| Task directions |
Look through the entries for the string "together", and copy each line that holds it.

| Data provided |
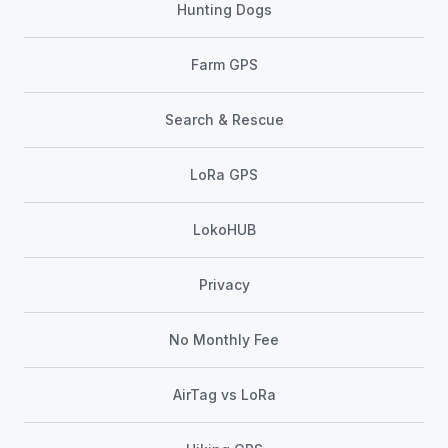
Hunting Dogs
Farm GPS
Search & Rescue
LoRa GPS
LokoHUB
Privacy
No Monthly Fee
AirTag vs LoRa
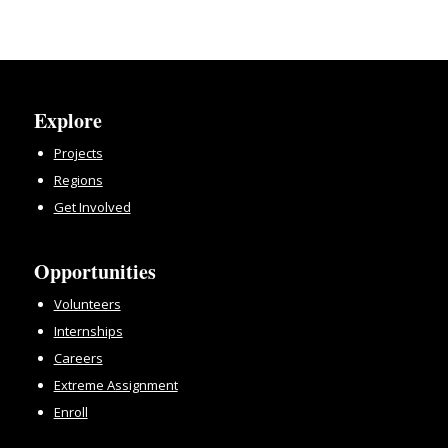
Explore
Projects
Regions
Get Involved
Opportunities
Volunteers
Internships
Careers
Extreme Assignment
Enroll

--

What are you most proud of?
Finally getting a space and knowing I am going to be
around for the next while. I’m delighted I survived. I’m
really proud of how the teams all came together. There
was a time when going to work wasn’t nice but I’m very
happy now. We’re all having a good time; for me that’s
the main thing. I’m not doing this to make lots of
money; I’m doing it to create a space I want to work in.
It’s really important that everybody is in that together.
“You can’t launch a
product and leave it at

| Answer to the problem |
really proud of how the teams all came together. There
It’s really important that everybody is in that together.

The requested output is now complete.